Even for urban and diasporic West Africans, who can choose among many cosmopolitan fashions, certain cloths "can never be abandoned completely": cloths with medicinal or spiritual effects that are obligatory at certain key moments, for the execution of ceremonies, or the performance of identity. Increasingly, the means and knowledge for producing these cloths rests 'au village,' in rural or hinterland settings in Mali, Burkina Faso, and Senegal. Urbanites therefore depend on networked knowledge and on traders, family members, or their own travels to maintain access to these important cloths. At the same time, the sources of such 'traditional' pieces also bring the most prestigious current fashion material, the sought-after Malian bazin, mostly made in Bamako.
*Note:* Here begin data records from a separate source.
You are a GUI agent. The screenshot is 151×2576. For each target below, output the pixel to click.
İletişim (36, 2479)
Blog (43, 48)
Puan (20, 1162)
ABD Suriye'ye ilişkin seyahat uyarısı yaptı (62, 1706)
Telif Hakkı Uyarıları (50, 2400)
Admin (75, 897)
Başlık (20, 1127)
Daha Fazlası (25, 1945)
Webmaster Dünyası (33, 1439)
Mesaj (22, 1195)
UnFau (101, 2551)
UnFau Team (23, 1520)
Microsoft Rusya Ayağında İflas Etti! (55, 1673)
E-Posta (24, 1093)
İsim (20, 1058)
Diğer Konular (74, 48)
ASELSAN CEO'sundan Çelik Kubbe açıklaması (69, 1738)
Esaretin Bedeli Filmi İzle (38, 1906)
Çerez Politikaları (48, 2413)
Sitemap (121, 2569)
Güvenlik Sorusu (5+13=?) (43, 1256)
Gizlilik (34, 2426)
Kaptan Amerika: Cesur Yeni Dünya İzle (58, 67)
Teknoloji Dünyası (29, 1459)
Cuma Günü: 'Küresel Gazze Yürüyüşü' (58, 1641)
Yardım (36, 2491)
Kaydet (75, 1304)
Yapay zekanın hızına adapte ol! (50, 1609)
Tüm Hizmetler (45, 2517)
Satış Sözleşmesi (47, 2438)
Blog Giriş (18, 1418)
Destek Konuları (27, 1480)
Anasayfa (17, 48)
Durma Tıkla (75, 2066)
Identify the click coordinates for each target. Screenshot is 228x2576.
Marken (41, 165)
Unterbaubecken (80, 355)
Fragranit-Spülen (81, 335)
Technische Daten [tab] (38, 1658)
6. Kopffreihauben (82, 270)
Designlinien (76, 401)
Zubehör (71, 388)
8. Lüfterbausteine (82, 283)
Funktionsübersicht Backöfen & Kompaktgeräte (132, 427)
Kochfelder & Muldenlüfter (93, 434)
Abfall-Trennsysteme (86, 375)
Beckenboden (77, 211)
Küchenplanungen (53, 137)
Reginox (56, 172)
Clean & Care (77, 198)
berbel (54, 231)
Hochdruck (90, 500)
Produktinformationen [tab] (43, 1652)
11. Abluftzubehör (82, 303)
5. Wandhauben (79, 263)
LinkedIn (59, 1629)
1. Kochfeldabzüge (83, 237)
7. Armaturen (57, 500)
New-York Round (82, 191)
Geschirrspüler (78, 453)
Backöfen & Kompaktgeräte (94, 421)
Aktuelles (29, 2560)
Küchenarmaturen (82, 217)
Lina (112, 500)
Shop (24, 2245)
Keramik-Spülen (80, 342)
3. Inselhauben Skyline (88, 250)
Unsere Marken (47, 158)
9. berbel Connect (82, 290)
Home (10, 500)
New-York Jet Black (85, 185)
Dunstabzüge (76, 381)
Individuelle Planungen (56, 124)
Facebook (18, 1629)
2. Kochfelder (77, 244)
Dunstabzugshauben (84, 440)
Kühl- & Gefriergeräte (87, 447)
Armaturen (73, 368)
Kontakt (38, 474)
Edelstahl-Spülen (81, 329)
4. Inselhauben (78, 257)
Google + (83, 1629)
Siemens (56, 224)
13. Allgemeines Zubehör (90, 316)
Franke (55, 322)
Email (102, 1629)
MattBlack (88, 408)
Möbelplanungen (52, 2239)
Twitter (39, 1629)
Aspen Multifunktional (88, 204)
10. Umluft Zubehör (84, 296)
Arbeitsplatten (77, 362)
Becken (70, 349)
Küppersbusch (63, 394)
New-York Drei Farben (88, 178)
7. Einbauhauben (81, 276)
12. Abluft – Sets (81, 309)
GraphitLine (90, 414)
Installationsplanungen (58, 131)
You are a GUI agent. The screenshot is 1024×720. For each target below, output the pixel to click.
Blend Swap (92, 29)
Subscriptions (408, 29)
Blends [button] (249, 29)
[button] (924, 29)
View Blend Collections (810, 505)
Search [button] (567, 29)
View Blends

Based on fieldwork with Mande language speakers in Senegal and France, this presentation will explore the networks of exchange that keep cloths circulating among dispersed communities. I argue that these ambiguous dress objects mediate the experience(s) of globalization and embody cultural concepts of 'modern' and 'traditional,' 'here' and 'there,' which are always in formation.
Paper short abstract:
This paper discusses how artists are carefully mapping alternative routes that, while rejecting borders, compress spatial and temporal notions, without diluting them into a mumbo jumbo. Resisting globalization, they are having concepts dialogue, maintaining the imaginary forces to which they refer.
Paper long abstract:
Didier Awadi, Senegalese rapper, proposes, through his work, collaborations of a particular kind in order to debunk the postcolonial imbalanced realities persisting into the 21st century. This is illustrated through his album Présidents d'Afrique where he travels through Africa and the Americas to speak about the importance of historical figures like Lumumba, Nkrumah, Mandela, Nasser, Malcolm X, Obama, carefully linking traditional music to rap compositions, combining temporal, spatial and artistic practices. This positioning is used by many visual artists and is a mode of resistance to globalization, giving voice to neglected concepts. In this paper, I will be showing how Safaa Erruas, Moroccan artist, intertwines ancient customs, such as that of tattoos, practiced by rural women to deflect evil forces, with contemporary concerns brought about by wars, discrimination, rejection. Kader Attia, Franco-Algerian, in Réfléchir la mémoire (2016) has us think about similar issues and shows how a repressed traumatic event can take on uncontrollable dimensions, impacting an entire population. Barthelemy Toguo, Cameroon, in his recent works, attracts our attention to the monumental/monstrous aspect of globalization (circulation of commodities and its invisible and unassailable essence), which impact the environment, to show us how it affects the individual's intimate relation to the world. Artists, while deconstructing national and continental barriers, rural and urban divisions, are astutely creating alliances to corrode the dominant forces at play, through artistic intertwinements, mapping alternative routes that above all compress spatial and temporal notions, in order to not dilute their creative potential into the "no-man's land" of globalization.